#### [ACTIVITY]
Below is a listing from which only part is wanted; return exactly the lines from the one with "November 2024" up to and including the one with "partita ma basta".

#### [INFORMATION GIVEN]
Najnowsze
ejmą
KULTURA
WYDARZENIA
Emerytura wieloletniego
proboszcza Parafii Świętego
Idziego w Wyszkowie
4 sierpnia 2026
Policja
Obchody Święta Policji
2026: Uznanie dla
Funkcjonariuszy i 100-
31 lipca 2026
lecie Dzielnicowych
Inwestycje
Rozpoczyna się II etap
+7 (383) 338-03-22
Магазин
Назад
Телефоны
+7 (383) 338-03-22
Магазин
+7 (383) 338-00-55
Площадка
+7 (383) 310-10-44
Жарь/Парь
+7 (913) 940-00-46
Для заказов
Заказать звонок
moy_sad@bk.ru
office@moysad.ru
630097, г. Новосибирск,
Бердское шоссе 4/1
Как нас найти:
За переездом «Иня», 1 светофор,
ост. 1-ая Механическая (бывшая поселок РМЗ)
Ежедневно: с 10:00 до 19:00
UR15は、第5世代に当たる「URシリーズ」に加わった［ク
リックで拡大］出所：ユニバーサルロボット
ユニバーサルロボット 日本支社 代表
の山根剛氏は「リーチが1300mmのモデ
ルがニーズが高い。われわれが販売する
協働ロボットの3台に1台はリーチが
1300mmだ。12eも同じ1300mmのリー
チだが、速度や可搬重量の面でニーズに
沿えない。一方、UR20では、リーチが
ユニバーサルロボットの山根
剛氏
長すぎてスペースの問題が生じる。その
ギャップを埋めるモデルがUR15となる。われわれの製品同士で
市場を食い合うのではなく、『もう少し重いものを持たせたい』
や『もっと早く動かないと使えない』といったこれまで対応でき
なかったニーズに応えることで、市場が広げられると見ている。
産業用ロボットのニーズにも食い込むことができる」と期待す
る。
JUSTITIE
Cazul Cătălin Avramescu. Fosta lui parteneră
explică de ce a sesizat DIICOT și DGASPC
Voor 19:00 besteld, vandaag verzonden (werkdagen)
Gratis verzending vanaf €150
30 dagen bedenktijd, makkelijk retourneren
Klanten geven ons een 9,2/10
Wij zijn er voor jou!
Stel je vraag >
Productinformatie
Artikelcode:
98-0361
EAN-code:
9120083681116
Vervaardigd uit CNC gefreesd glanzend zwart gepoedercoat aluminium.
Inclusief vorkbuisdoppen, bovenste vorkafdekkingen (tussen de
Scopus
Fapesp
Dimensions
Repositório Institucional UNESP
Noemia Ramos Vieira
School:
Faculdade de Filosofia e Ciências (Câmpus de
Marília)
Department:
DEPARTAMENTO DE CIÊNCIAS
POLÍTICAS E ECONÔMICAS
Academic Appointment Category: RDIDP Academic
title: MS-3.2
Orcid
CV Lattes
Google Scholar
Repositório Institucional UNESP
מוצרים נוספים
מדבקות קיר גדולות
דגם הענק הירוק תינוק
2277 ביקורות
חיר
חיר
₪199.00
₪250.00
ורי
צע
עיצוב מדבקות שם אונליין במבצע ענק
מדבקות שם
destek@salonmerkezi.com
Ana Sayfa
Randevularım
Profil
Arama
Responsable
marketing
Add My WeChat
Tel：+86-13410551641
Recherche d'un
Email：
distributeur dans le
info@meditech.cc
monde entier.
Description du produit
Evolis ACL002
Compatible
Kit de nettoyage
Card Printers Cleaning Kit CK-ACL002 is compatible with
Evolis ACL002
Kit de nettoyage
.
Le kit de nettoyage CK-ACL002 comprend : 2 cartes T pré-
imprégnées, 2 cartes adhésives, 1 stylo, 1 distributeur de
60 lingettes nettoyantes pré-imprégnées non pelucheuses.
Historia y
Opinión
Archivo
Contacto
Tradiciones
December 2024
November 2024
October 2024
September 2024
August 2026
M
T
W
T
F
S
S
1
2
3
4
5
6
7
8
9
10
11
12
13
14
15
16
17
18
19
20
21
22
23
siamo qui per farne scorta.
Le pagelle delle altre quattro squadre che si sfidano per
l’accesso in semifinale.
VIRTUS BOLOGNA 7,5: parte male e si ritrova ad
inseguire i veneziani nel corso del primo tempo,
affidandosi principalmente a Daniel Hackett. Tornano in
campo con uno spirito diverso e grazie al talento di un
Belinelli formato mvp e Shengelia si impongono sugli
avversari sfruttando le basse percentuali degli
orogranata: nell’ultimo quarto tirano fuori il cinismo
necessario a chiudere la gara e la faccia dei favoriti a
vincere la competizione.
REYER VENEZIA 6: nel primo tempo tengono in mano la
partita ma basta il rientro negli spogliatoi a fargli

---

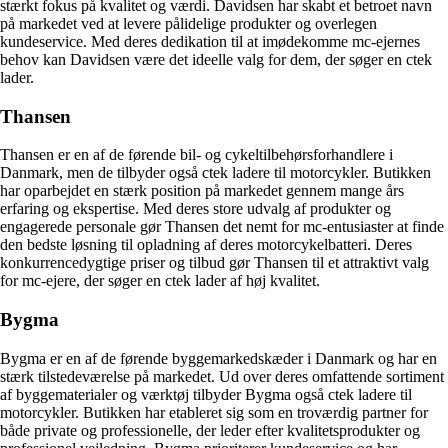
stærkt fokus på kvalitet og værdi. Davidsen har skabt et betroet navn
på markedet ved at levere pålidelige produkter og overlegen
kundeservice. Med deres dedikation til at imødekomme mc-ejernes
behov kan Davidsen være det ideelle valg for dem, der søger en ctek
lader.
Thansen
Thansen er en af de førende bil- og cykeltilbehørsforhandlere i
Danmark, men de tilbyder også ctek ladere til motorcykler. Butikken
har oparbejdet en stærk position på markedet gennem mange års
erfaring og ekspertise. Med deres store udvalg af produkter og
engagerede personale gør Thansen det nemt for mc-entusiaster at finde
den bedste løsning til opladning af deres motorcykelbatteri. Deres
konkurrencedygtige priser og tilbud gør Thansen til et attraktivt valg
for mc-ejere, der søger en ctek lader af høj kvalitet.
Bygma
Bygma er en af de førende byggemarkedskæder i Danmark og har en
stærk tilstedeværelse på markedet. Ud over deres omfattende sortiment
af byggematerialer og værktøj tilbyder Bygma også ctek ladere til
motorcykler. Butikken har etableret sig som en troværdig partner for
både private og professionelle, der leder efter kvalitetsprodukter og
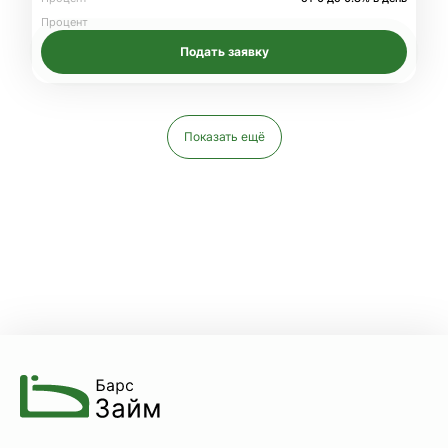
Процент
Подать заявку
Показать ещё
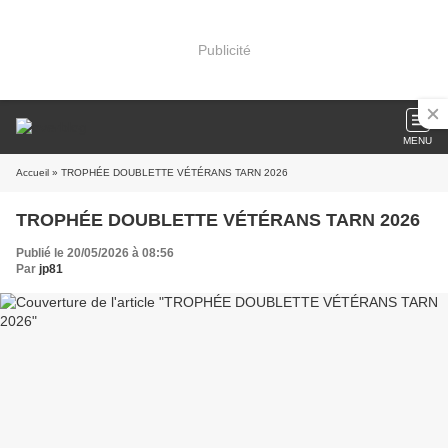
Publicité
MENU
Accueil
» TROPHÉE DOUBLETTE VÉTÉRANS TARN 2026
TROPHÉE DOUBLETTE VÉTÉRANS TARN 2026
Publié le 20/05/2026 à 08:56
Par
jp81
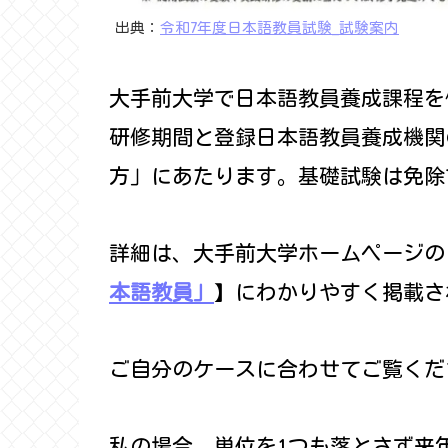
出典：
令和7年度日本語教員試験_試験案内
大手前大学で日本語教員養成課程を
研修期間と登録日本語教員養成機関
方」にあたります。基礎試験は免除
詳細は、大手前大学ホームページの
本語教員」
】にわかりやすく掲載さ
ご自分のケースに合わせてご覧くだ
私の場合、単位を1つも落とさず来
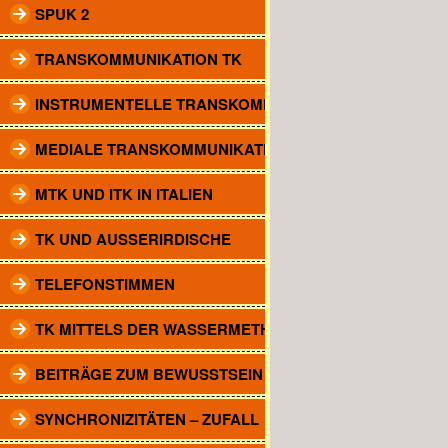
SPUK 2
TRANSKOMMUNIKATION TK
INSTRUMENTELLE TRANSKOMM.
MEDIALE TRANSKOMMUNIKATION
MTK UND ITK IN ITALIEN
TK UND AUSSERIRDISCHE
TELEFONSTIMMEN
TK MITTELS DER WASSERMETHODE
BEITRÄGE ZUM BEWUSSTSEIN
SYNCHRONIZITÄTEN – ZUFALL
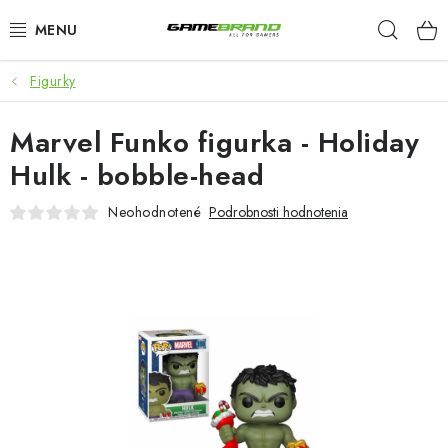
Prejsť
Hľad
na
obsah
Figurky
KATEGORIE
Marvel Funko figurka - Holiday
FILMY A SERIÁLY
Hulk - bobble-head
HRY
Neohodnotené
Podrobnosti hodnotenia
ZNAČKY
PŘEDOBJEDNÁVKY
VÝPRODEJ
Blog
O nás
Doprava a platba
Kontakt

#### [FINISHED EXERCISE]
November 2024
October 2024
September 2024
August 2026
M
T
W
T
F
S
S
1
2
3
4
5
6
7
8
9
10
11
12
13
14
15
16
17
18
19
20
21
22
23
siamo qui per farne scorta.
Le pagelle delle altre quattro squadre che si sfidano per
l’accesso in semifinale.
VIRTUS BOLOGNA 7,5: parte male e si ritrova ad
inseguire i veneziani nel corso del primo tempo,
affidandosi principalmente a Daniel Hackett. Tornano in
campo con uno spirito diverso e grazie al talento di un
Belinelli formato mvp e Shengelia si impongono sugli
avversari sfruttando le basse percentuali degli
orogranata: nell’ultimo quarto tirano fuori il cinismo
necessario a chiudere la gara e la faccia dei favoriti a
vincere la competizione.
REYER VENEZIA 6: nel primo tempo tengono in mano la
partita ma basta il rientro negli spogliatoi a fargli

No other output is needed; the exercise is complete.